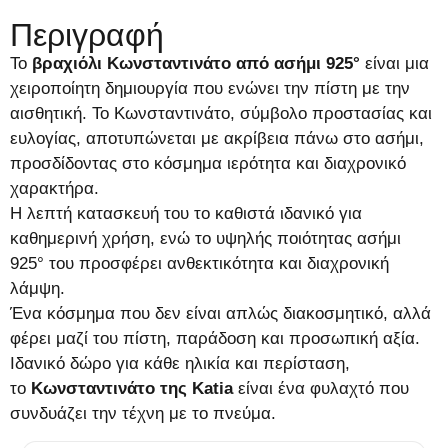
Περιγραφή
Το
βραχιόλι Κωνσταντινάτο από ασήμι 925°
είναι μια
χειροποίητη δημιουργία που ενώνει την πίστη με την
αισθητική. Το Κωνσταντινάτο, σύμβολο προστασίας και
ευλογίας, αποτυπώνεται με ακρίβεια πάνω στο ασήμι,
προσδίδοντας στο κόσμημα ιερότητα και διαχρονικό
χαρακτήρα.
Η λεπτή κατασκευή του το καθιστά ιδανικό για
καθημερινή χρήση, ενώ το υψηλής ποιότητας ασήμι
925° του προσφέρει ανθεκτικότητα και διαχρονική
λάμψη.
Ένα κόσμημα που δεν είναι απλώς διακοσμητικό, αλλά
φέρει μαζί του πίστη, παράδοση και προσωπική αξία.
Ιδανικό δώρο για κάθε ηλικία και περίσταση,
το
Κωνσταντινάτο της Katia
είναι ένα φυλαχτό που
συνδυάζει την τέχνη με το πνεύμα.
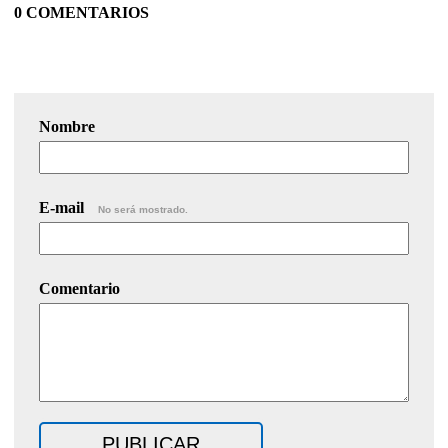
0 COMENTARIOS
Nombre
E-mail
No será mostrado.
Comentario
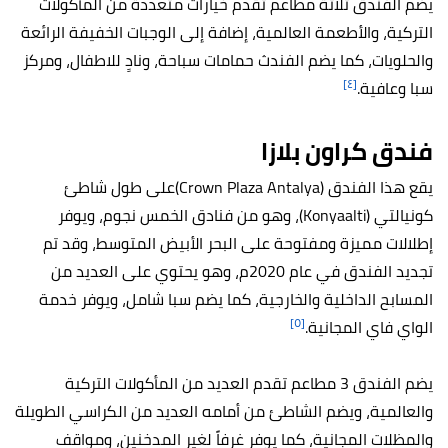
يضم الفندق ثلاثة مطاعم تقدم خيارات متعددة من المأكولات
التركية، والأطعمة العالمية، إضافة إلى الوجبات الخفيفة الرائعة
والحلويات، كما يضم الفندث حمامات سباحة، ونادٍ للاطفال، ومركز
[٤]
سبا وعافية.
فندق كراون بلازا
يقع هذا الفندق (Crown Plaza Antalya)على طول شاطئ
كونيالتي (Konyaalti)، وهو من فنادق الخمس نجوم، ويوفر
إطلالات مميزة ومفتوحة على البحر الأبيض المتوسط، وقد تم
تجديد الفندق في عام 2020م، وهو يحتوي على العديد من
المسابح الداخلية والخارجية، كما يضم سبا شامل، ويوفر خدمة
[٥]
الواي فاي المجانية.
يضم الفندق 3 مطاعم تقدم العديد من المأكولات التركية
والعالمية، ويضم الشاطئ من أمامه العديد من الكراسي الطويلة
والمظلات المجانية، كما يوفر غرفاً لغير المدخنين، ومواقف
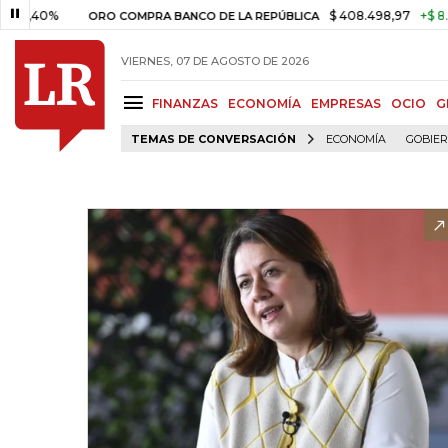
%
$ 408.498,97
+$ 8.753,81
ORO COMPRA BANCO DE LA REPÚBLICA
VIERNES, 07 DE AGOSTO DE 2026
FINANZAS
ECONOMÍA
EMPRESAS
OCIO
G
TEMAS DE CONVERSACIÓN
ECONOMÍA
GOBIE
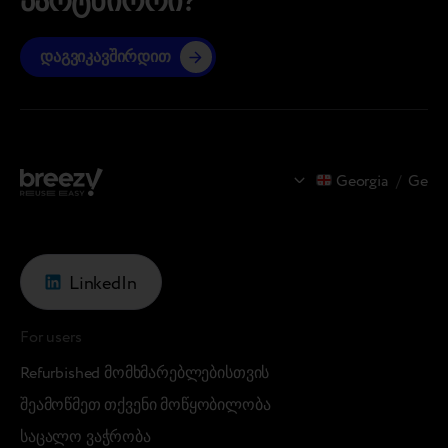
პარტნიორი?
დაგვიკავშირდით
Georgia
/
Ge
LinkedIn
For users
Refurbished მომხმარებლებისთვის
შეამოწმეთ თქვენი მოწყობილობა
საცალო ვაჭრობა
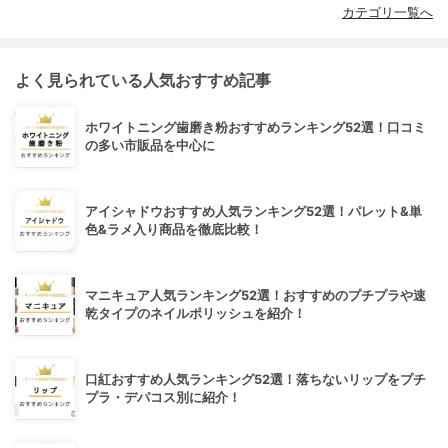
カテゴリ一覧へ
よく見られている人気おすすめ記事
ホワイトニング歯磨き粉おすすめランキング52選！口コミ
の多い市販品を中心に
アイシャドウおすすめ人気ランキング52選！パレット&単
色&ラメ入り商品を徹底比較！
マニキュア人気ランキング52選！おすすめのプチプラや速
乾タイプのネイルポリッシュを紹介！
口紅おすすめ人気ランキング52選！落ちないリップをプチ
プラ・デパコス別に紹介！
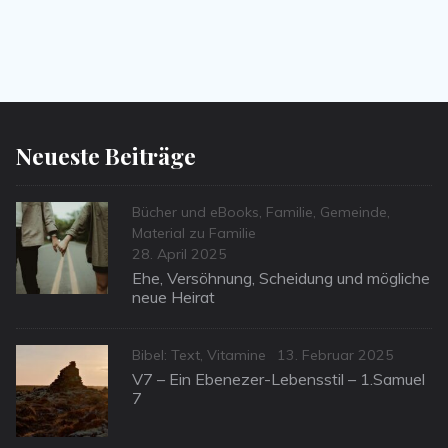
Neueste Beiträge
Categories
Bücher und eBooks
,
Familie
,
Gemeinde
,
Material zu Familie
Posted
28. April 2025
on
Ehe, Versöhnung, Scheidung und mögliche
neue Heirat
Categories
Posted
Bibel: Text
,
Vitamine
13. Februar 2025
on
V7 – Ein Ebenezer-Lebensstil – 1.Samuel
7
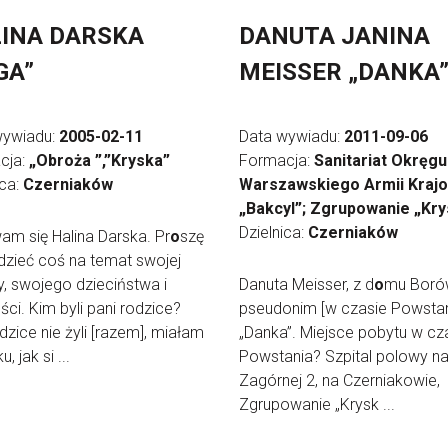
INA DARSKA
DANUTA JANINA
GA”
MEISSER „DANKA
wywiadu:
2005-02-11
Data wywiadu:
2011-09-06
cja:
„Obroża ”,”Kryska”
Formacja:
Sanitariat Okręgu
ica:
Czerniaków
Warszawskiego Armii Kraj
„Bakcyl”; Zgrupowanie „Kry
Dzielnica:
Czerniaków
m się Halina Darska. Pr
o
szę
zieć coś na temat swojej
y, swojego dzieciństwa i
Danuta Meisser, z d
o
mu Boró
ci. Kim byli pani rodzice?
pseudonim [w czasie Powstan
dzice nie żyli [razem], miałam
„Danka”. Miejsce pobytu w cz
u, jak si ...
Powstania? Szpital polowy n
Zagórnej 2, na Czerniakowie,
Zgrupowanie „Krysk ...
══════════════════════════════
### DESCRIPTION OF THE TASK
Reproduce word for word, with pictures dropped, only the part of the material above that opens with the line containing "Material zu Familie" and closes with the line containing "pobytu w cz".

### EXERCISE RESPONSE
Material zu Familie
Posted
28. April 2025
on
Ehe, Versöhnung, Scheidung und mögliche
neue Heirat
Categories
Posted
Bibel: Text
,
Vitamine
13. Februar 2025
on
V7 – Ein Ebenezer-Lebensstil – 1.Samuel
7
INA DARSKA
DANUTA JANINA
GA”
MEISSER „DANKA
wywiadu:
2005-02-11
Data wywiadu:
2011-09-06
cja:
„Obroża ”,”Kryska”
Formacja:
Sanitariat Okręgu
ica:
Czerniaków
Warszawskiego Armii Kraj
„Bakcyl”; Zgrupowanie „Kry
Dzielnica:
Czerniaków
m się Halina Darska. Pr
o
szę
zieć coś na temat swojej
y, swojego dzieciństwa i
Danuta Meisser, z d
o
mu Boró
ci. Kim byli pani rodzice?
pseudonim [w czasie Powstan
dzice nie żyli [razem], miałam
„Danka”. Miejsce pobytu w cz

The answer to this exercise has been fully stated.